Faith based Adoption Agencies
In 2007, Julian Brazier signed Early Day Motion 742 calling on the government to exclude "faith based" adoption agencies from the Equality Act to avoid such agencies being forced to consider gay couples.
Invitation to Pope Benedict to visit Britain
Brazier is a practising Catholic and in February 2009 he welcomed Gordon Brown's invitation to Pope Benedict to visit Britain.
- "I would hope though that the Vatican will press the Government for freedom for Christians in this country. I'm referring to the Catholic children's societies and the dreadful way they've been treated and the subsequent events in the last couple of months - foster parents being struck off lists and deprived of incomes because a child in their care, aged 16, converts from Islam to Christianity, and the NHS guidelines which have caused the suspension of people from their jobs.
- "I hope that in the negotiations for the visit, the Vatican will be pressing the Government to reconsider its anti-Christian legislation and restore religious freedoms so people can practise their faith."
In early 2012, Mr Brazier signed the Coalition for Marriage petition which stated:
- "I support the legal definition of marriage which is the voluntary union for life of one man and one woman to the exclusion of all others.
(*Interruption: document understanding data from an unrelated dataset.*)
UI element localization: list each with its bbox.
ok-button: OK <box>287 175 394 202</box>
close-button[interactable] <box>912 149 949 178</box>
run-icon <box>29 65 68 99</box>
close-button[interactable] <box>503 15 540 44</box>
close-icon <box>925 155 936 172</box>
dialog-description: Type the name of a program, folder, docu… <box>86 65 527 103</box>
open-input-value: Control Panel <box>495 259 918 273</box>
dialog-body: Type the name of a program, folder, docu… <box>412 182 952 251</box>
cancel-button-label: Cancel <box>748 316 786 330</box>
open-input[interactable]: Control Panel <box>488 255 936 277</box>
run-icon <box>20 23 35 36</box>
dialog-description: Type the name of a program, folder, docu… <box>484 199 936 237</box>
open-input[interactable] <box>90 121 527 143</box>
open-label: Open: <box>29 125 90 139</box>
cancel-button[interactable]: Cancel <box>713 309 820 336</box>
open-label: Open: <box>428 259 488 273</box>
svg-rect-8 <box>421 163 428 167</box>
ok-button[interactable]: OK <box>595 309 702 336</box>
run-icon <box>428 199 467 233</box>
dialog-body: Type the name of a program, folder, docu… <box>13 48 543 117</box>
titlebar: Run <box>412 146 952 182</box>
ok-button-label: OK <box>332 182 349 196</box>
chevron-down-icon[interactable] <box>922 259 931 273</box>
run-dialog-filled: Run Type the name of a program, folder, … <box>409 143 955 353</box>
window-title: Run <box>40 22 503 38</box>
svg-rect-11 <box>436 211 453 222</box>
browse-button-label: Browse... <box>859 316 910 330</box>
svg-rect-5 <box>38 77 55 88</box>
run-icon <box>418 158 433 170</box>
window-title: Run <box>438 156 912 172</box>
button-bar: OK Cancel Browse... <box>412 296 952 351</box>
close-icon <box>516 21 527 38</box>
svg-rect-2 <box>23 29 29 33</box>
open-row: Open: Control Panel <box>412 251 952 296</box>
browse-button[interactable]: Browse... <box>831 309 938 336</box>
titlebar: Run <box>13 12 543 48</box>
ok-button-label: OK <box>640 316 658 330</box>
I oppose any attempt to redefine it."
The Coalition for Marriage describes itself as "an umbrella group of individuals and organisations ... backed by politicians, lawyers, academics and religious leaders". They are supported by the Evangelical Alliance and former Archbishop of Canterbury Lord Carey, and have connections with other Christian groups.
The group claims it "draws upon a substantial body of evidence". Science and evidence-based politics blogger Martin Robbins described their argument as "confused, irrational and ultimately self-defeating".
In 2006, MPs were asked three questions by the Rough Guide's Mark Ellingham on how seriously they took climate change as politicians and as responsible, active citizens. Julian Brazier replied:
- "1: It is the most important long term issue facing us.
- 2: The Government should act domestically, including educating individuals to change there life styles, and take the lead internationally,
- 3: I have argued for bus regulation and congestion charging to encourage a switch to public transport, and am pressing for a range of measures to improve energy efficiency of homes."
Mr Brazier was a listed member of the All-Party Parliamentary Climate Change Group whose purpose is "To raise awareness of the threat of climate change and to promote policies to counter that threat".
In February 2010, a news item on the Canterbury Conservatives website reported that Brazier was backing a campaign against the proposed EU Food Supplements Directive, which they said would "ban thousands of vitamin & mineral food supplements, used safely in this country for decades". The item noted that "higher-dose supplements, all within proven safe limits, are taken by consumers helping stave off everything from general tiredness, SAD syndrome and coughs & colds to PMT and restless legs".
Nomination of David Tredinnick for Health Committee Chair
In 2014 Mr Brazier was one of 20 MPs to nominate David Tredinnick (an outspoken advocate of alternative medicine) for the position of Chair of the Health Select Committee. It is not known if Mr Brazier subsequently voted for Mr Tredinnick, who only received nine votes in the anonymous ballot.